В Москве среди охотников и наездников в тот же день прошел слух о том, что я приехал и уже работаю в комиссии. На ушко говорили, что Буланже – мой приятель. И вот вечером потянулись ко мне визитеры со всякого рода просьбами и советами. Чего только не приходилось выслушивать! Подавляющее большинство совершенно не понимало положения вещей и полагало, что дни большевиков сочтены. Те, кто стоял ко мне поближе, говорили это откровенно, другие намекали, а некоторые видели во мне чуть ли не комиссара и в душе готовы были меня разорвать, но это, однако, не мешало им сидеть у меня, пить чай и просить за себя. А просить было о чем. Бумажка о привлечении для работы в комиссии служила известной гарантией безопасности и легализировала положение. Мне следовало быть сугубо осторожным, и хотя я по натуре своей человек экспансивный, но тут был сдержан и скуп на слова. Впрочем, хорошим знакомым я откровенно говорил, что их установка на крушение власти неверна, и если уж они остались в России, следует работать с большевиками. Остальным, не вступая с ними в политические споры, я помогал, чем мог, и смело скажу, что никто не ушел от меня, что называется, с пустыми руками. Несмотря на это, многие были мною недовольны, ибо находили, что я мало для них сделал, и никто не учитывал, что все их просьбы исполнялись Буланже по моему совету.
Беспорядки и безобразия
Когда на ипподроме закрылись бега, владельцы ещё давали средства на содержание рысаков и персонала, потом отказались, некоторые уехали за границу или на Юг, и распорядителями этих лошадей остались наездники. Кто-то из них самоотверженно продолжал содержать лошадей, тратил свои последние гроши, потом стали потихоньку распродавать по лошадке, но выручка быстро съедалась остальной конюшней.[176]

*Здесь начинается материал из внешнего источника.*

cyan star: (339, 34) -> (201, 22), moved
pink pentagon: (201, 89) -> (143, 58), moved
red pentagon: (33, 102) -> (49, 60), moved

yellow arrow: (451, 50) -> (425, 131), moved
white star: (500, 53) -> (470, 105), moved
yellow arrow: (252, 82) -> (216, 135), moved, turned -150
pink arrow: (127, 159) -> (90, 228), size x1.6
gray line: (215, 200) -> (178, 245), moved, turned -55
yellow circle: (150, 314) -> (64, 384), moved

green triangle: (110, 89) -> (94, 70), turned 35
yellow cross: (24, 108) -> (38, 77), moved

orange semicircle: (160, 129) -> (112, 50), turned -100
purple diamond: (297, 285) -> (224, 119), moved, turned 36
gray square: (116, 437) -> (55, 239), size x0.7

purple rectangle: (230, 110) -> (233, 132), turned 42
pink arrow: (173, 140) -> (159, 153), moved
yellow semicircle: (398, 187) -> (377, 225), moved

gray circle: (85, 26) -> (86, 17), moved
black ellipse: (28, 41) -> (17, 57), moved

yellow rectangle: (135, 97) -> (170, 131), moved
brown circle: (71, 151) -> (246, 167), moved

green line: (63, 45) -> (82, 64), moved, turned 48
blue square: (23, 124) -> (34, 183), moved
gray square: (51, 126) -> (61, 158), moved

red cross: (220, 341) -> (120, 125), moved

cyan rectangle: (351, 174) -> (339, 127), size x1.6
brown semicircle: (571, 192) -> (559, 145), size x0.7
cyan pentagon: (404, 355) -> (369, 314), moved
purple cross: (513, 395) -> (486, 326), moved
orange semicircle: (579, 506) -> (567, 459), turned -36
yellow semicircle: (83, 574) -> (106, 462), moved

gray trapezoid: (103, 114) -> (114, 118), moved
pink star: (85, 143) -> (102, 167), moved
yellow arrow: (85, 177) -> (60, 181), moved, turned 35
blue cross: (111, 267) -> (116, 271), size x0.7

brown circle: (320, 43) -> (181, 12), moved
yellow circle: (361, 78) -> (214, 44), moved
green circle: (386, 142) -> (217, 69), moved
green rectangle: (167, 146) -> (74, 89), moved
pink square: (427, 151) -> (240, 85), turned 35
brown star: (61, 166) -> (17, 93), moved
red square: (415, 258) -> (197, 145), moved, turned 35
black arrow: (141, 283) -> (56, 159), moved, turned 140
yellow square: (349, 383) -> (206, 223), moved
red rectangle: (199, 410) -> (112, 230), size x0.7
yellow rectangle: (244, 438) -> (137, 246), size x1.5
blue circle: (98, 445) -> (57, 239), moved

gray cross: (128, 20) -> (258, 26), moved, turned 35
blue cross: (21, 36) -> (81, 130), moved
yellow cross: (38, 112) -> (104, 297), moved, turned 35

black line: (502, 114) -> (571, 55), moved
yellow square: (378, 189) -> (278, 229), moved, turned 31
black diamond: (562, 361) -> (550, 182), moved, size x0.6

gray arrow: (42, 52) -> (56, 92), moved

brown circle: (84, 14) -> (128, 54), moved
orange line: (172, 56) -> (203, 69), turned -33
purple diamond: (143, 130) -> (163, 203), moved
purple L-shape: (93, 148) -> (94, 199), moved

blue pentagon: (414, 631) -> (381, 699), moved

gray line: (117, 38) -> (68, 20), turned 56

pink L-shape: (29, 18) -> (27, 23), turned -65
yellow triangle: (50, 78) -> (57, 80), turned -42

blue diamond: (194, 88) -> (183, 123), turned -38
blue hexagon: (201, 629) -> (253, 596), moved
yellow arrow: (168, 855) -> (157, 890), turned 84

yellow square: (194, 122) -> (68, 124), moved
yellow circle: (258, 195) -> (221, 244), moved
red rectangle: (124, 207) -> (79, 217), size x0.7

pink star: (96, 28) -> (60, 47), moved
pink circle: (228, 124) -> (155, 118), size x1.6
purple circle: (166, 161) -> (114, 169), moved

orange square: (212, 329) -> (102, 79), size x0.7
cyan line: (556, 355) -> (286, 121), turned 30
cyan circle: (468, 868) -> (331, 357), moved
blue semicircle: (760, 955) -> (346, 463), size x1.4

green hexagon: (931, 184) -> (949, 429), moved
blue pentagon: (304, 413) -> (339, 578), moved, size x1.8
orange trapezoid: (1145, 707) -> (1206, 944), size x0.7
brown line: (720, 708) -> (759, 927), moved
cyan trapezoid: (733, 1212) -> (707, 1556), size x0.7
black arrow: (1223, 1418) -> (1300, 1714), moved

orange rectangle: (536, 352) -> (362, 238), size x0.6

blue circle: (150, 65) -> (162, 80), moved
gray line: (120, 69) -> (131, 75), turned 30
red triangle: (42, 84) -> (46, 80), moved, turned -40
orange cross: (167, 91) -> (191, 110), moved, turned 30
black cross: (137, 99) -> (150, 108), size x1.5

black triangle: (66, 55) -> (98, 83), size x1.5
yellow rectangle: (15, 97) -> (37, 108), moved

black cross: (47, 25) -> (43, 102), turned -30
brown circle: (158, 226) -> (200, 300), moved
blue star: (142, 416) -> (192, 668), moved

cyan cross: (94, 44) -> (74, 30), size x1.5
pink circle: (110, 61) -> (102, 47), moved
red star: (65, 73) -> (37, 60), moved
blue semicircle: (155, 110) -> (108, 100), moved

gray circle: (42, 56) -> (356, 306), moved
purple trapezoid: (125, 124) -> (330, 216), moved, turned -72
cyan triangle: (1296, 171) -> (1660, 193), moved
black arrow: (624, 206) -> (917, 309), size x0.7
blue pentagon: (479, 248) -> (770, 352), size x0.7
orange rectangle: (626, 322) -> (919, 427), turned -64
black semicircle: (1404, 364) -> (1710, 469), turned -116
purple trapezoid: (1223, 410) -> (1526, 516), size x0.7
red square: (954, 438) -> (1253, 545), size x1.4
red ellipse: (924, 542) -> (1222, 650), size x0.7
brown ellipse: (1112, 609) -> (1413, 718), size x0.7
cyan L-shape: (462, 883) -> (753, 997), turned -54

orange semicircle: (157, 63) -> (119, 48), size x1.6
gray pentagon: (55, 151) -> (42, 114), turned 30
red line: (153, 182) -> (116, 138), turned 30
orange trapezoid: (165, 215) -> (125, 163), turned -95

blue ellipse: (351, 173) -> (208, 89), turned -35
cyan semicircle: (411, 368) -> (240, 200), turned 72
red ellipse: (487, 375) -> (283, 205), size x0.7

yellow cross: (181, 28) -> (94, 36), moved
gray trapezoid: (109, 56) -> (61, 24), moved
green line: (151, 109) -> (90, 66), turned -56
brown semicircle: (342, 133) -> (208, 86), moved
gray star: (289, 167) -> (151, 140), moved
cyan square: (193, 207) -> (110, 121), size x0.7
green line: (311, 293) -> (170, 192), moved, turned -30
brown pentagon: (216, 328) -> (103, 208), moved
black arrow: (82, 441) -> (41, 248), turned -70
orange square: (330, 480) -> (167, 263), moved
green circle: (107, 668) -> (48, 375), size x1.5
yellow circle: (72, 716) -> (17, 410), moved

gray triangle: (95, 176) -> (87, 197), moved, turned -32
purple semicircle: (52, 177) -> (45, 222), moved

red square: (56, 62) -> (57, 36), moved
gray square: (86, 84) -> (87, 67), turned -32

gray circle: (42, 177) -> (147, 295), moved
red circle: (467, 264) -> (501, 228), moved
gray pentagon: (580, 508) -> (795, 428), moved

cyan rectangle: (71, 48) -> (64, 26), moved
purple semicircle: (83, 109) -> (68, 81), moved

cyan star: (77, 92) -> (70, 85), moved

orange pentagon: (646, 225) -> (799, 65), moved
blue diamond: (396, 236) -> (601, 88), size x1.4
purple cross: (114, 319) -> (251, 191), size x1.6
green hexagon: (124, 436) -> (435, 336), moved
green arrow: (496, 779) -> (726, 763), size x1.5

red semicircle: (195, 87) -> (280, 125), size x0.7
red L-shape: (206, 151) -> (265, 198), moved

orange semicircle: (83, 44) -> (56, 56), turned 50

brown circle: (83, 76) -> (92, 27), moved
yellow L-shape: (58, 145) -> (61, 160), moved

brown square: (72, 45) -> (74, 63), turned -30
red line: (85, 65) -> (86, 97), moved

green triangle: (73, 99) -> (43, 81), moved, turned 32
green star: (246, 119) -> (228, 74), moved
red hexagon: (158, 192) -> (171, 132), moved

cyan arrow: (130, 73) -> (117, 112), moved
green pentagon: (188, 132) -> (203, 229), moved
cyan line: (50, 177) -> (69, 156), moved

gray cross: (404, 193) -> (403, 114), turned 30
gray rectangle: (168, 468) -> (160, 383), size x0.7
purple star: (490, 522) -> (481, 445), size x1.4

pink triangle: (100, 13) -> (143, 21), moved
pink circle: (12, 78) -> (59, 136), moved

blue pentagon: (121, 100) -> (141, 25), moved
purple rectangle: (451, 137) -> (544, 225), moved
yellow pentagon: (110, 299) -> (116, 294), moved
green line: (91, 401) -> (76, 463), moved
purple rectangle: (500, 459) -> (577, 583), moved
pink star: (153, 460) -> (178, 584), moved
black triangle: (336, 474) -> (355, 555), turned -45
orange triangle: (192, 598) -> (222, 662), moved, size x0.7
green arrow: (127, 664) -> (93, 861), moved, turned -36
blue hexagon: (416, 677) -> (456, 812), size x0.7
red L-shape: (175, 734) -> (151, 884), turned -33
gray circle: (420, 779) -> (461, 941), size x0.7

Всё это происходило на глазах Полочанского, а он, враг призовой конюшни и бегов, очевидно, только и ждал, когда все конюшни самоликвидируются. Я обратил на это внимание Буланже и доказал ему, что лошадей надлежит немедленно национализировать: наездники не удержат их в своих руках, распродадут, и лошади, необходимые для пополнения потрепанных заводов, погибнут, пропадут документы и затеряется происхождение лошадей. Буланже попросил меня председательствовать на собрании наездников.Открыв собрание, я в двух словах объяснил наездникам, в чем дело. Ответом на мои слова явилось гробовое молчание. Лица были растерянные. Наездник, на руках которого была громадная конюшня Елисеева, поник головой и едва не разрыдался. Для многих, вероятно, именно в этот момент стало ясно, что наступает для них новая полоса, полная нужды и горя. Видя все, что отражали лица этих людей, и от всей души сочувствуя им, я напомнил, что и я был владельцем завода, что мой завод национализирован и пусть он лучше принадлежит государству, чем погибнет. По мере обмена мнениями лица прояснились, все успокоились, и мы разошлись, смело могу сказать, друзьями.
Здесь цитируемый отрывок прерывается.